Tribunal afasta todas as sanções impostas à ex-prefeita de Buritinópolis e conclui que não houve comprovação de dolo exigida pela atual Lei de Improbidade Administrativa
A 9ª Câmara Cível do Tribunal de Justiça do Estado de Goiás (TJGO) reformou a sentença que havia condenado a ex-prefeita de Buritinópolis, Ana Paula Soares Dourado, por improbidade administrativa. A decisão foi obtida após recurso apresentado pelo advogado Danúbio Cardoso Remy Romano Frauzino e resultou no afastamento integral das penalidades aplicadas em primeira instância.
A ação teve origem em questionamentos sobre o recebimento de diárias pela então gestora municipal entre os anos de 2017 e 2019. Na sentença inicial, Ana Paula Dourado havia sido condenada ao ressarcimento de R$ 98.383 aos cofres públicos, ao pagamento de multa no mesmo valor, além da suspensão dos direitos políticos por oito anos e da proibição de contratar com o poder público.
Ao reavaliar o caso, o Tribunal considerou as alterações promovidas pela Lei nº 14.230/2021, que estabeleceu a necessidade de comprovação do dolo específico para a configuração de atos de improbidade administrativa.

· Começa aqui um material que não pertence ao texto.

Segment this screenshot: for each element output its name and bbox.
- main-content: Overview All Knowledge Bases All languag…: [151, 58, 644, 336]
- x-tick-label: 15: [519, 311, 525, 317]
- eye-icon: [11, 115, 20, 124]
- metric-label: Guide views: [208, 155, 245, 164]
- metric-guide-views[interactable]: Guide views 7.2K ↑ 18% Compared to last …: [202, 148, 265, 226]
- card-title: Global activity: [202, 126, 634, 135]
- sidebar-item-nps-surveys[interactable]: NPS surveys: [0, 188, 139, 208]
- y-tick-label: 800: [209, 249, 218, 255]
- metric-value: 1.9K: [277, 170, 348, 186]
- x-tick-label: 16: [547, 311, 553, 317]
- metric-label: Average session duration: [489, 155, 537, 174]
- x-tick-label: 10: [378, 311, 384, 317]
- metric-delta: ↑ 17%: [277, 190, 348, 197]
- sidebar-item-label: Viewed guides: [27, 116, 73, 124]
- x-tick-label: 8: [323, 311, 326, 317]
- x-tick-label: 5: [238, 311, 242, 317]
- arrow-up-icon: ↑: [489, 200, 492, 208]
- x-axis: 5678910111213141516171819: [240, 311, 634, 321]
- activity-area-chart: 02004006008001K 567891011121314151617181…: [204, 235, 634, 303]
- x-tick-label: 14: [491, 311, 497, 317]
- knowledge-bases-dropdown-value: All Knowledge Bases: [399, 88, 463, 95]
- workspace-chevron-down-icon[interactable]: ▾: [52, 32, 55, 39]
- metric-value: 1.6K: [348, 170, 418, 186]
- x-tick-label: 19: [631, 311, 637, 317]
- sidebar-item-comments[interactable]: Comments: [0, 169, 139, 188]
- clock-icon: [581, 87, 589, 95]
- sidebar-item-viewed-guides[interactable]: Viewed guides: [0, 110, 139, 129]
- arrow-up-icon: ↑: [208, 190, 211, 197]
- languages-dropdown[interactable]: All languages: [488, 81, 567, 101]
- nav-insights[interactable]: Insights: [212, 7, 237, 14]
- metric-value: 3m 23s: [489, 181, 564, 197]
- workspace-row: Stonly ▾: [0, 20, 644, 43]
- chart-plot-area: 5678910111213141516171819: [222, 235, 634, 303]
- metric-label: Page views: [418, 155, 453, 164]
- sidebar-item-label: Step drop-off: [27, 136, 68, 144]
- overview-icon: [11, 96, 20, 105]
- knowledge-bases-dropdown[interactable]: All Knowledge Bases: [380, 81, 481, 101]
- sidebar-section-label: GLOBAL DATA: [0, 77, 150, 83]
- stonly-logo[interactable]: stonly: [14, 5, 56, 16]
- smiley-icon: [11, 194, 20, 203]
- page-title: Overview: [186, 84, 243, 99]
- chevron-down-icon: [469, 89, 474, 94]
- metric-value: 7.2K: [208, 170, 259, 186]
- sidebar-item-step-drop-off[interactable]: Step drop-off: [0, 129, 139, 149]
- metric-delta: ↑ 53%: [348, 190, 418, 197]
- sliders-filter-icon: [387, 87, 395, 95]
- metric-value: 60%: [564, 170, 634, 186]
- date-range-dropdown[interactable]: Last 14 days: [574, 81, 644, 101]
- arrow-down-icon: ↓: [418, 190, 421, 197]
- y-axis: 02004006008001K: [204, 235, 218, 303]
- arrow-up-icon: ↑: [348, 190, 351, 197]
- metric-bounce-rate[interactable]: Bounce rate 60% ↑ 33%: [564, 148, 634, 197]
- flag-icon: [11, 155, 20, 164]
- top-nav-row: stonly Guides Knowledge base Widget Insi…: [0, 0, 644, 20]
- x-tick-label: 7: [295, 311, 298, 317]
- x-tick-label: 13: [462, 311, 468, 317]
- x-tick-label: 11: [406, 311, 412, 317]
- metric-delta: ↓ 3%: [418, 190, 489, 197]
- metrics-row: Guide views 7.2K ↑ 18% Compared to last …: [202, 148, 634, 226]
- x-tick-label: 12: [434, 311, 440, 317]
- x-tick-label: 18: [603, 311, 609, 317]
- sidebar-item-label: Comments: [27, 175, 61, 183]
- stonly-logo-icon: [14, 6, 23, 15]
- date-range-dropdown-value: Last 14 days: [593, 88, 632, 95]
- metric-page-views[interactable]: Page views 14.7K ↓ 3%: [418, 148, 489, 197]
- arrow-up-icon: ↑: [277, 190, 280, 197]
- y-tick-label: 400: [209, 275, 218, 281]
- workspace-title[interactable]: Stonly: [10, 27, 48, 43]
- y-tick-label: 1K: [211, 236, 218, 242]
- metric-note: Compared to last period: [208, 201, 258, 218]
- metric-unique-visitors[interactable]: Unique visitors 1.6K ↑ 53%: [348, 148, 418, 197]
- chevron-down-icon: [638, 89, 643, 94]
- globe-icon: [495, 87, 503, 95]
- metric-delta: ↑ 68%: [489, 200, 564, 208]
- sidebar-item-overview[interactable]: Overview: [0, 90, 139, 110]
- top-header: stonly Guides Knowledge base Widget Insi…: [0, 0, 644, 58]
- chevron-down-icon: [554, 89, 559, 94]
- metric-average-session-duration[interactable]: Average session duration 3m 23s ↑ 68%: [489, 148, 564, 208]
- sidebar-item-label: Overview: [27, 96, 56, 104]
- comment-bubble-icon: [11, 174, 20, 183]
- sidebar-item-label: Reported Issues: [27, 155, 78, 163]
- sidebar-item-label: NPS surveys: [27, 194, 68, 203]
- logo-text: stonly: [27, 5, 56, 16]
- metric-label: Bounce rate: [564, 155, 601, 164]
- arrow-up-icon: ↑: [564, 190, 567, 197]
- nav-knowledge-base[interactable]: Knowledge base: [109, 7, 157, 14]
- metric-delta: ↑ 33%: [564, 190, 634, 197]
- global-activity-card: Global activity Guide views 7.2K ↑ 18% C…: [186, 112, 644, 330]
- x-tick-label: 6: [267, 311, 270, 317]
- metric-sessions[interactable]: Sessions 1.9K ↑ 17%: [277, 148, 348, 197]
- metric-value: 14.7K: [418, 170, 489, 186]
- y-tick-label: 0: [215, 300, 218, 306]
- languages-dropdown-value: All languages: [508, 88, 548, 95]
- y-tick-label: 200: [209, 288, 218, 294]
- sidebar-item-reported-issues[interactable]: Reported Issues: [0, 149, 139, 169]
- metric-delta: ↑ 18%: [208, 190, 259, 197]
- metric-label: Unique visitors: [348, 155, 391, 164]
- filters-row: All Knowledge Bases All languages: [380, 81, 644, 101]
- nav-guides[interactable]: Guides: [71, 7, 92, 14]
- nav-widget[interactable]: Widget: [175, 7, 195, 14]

Segundo o entendimento adotado pelo relator, desembargador Luiz Eduardo de Sousa, não foram apresentadas provas suficientes para demonstrar que a ex-prefeita tenha agido com intenção deliberada de causar prejuízo ao patrimônio público.
A decisão destaca que os autos continham documentação referente às viagens realizadas durante o período analisado, incluindo registros administrativos, relatórios, recibos e demais documentos relacionados às despesas questionadas. Para o colegiado, a ausência de elementos capazes de comprovar má-fé ou enriquecimento ilícito impede a manutenção da condenação.
O Tribunal também ressaltou que a responsabilidade de comprovar a ocorrência de irregularidades cabe à parte acusadora, não sendo possível presumir a prática de improbidade administrativa apenas com base em eventuais inconsistências formais na documentação apresentada.
Durante a tramitação do processo, a defesa sustentou que os deslocamentos realizados pela então prefeita estavam ligados ao exercício regular das funções do cargo, incluindo agendas institucionais, busca de recursos e acompanhamento de demandas administrativas de interesse do município. Os argumentos foram acolhidos pelos desembargadores no julgamento do recurso.
Com a nova decisão, foram anuladas todas as sanções anteriormente impostas à ex-prefeita. O resultado representa uma importante vitória jurídica para Ana Paula Dourado e reforça o entendimento dos tribunais de que a condenação por improbidade administrativa exige prova concreta da intenção de lesar a administração pública.
Para o advogado Danúbio Remy, o julgamento reafirma a importância da observância dos princípios constitucionais do devido processo legal e da aplicação rigorosa dos critérios estabelecidos pela atual legislação de improbidade administrativa.